▶ INSTRUCTIONS FOR THE TASK
I'd like the entries reproduced exactly, with the images omitted.

▶ Dataset entries
★ ★ ★ ★ ★ ★ ★

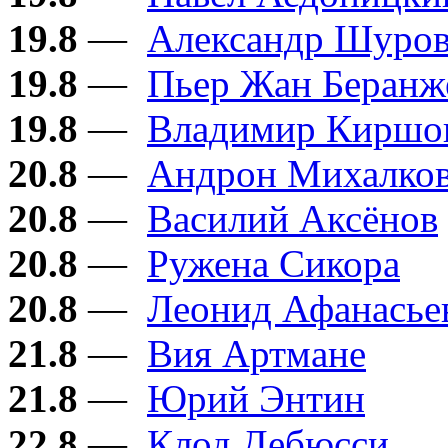
19.8
—
Александр Шуро
19.8
—
Пьер Жан Беранж
19.8
—
Владимир Киршо
20.8
—
Андрон Михалков
20.8
—
Василий Аксёнов
20.8
—
Ружена Сикора
20.8
—
Леонид Афанасье
21.8
—
Вия Артмане
21.8
—
Юрий Энтин
22.8
—
Клод Дебюсси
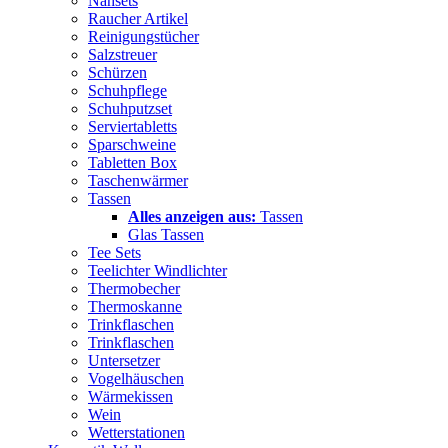
Nähsets
Raucher Artikel
Reinigungstücher
Salzstreuer
Schürzen
Schuhpflege
Schuhputzset
Serviertabletts
Sparschweine
Tabletten Box
Taschenwärmer
Tassen
Alles anzeigen aus:
Tassen
Glas Tassen
Tee Sets
Teelichter Windlichter
Thermobecher
Thermoskanne
Trinkflaschen
Trinkflaschen
Untersetzer
Vogelhäuschen
Wärmekissen
Wein
Wetterstationen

★ ★ ★ ★ ★ ★ ★

▶ OUTPUT FOR THIS EXERCISE
19.8
—
Александр Шуро
19.8
—
Пьер Жан Беранж
19.8
—
Владимир Киршо
20.8
—
Андрон Михалков
20.8
—
Василий Аксёнов
20.8
—
Ружена Сикора
20.8
—
Леонид Афанасье
21.8
—
Вия Артмане
21.8
—
Юрий Энтин
22.8
—
Клод Дебюсси
Nähsets
Raucher Artikel
Reinigungstücher
Salzstreuer
Schürzen
Schuhpflege
Schuhputzset
Serviertabletts
Sparschweine
Tabletten Box
Taschenwärmer
Tassen
Alles anzeigen aus:
Tassen
Glas Tassen
Tee Sets
Teelichter Windlichter
Thermobecher
Thermoskanne
Trinkflaschen
Trinkflaschen
Untersetzer
Vogelhäuschen
Wärmekissen
Wein
Wetterstationen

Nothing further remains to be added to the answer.